Si Chambéry a été choisie pour cette journée d’étude, c’est parce que la ville se présente comme l’un des pôles d’excellence sur la question : la prise en compte de l’accueil des personnes en situation de handicap a été une volonté municipale, à l’occasion de la construction de la nouvelle médiathèque ouverte en 1992. Une commission extra-municipale a contribué à la réflexion, formalisée dans le cadre d’une charte signée avec l’État en septembre 1991.
Une politique globale d’accueil
Catherine Exertier, ergothérapeute, a introduit la problématique de l’accessibilité par une boutade provocatrice : faut-il toujours organiser des journées spécifiques ? À trop vouloir spécifier les publics, on risque de renforcer leur exclusion, et de perdre la cohérence des actions de la bibliothèque. Il convient d’être vigilant sur un certain nombre de points : éviter une accessibilité qui restreint l’usage à d’autres usagers ; favoriser une collection mixte, qui fonde les documents adaptés dans un ensemble ; étendre la fonction d’accueil spécifique à l’ensemble de l’équipe sur le critère de la compétence, sans la réserver au seul personnel en situation de handicap. L’accessibilité à un public spécifique ne peut donc pas être une réponse spécifique, mais le résultat de facteurs multiples proposant des pistes favorisant l’accueil de tous les publics dans une démarche globale d’accueil.
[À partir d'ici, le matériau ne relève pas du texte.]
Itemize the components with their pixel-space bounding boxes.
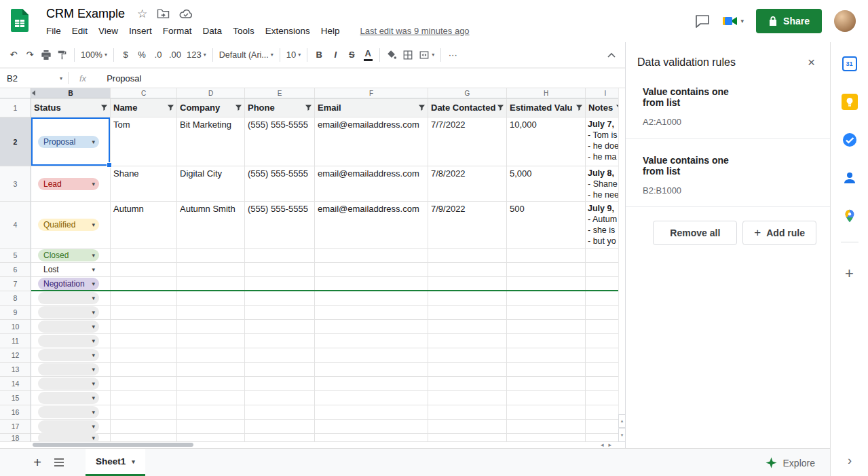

Éric Ferron a ensuite présenté la politique inclusive du service éducatif des musées de Strasbourg : celle-ci s’inscrit dans une volonté d’intégrer dès le départ différents types de publics. Il s’agit en premier lieu, pour déclencher l’envie d’apprendre chez l’enfant, de susciter une étincelle. Ensuite, l’ensemble des animations est transposable aux enfants en situation de handicap, mais demande une plus grande exigence. Cette politique inclusive a ainsi permis de repenser la médiation culturelle dans toutes ses exigences.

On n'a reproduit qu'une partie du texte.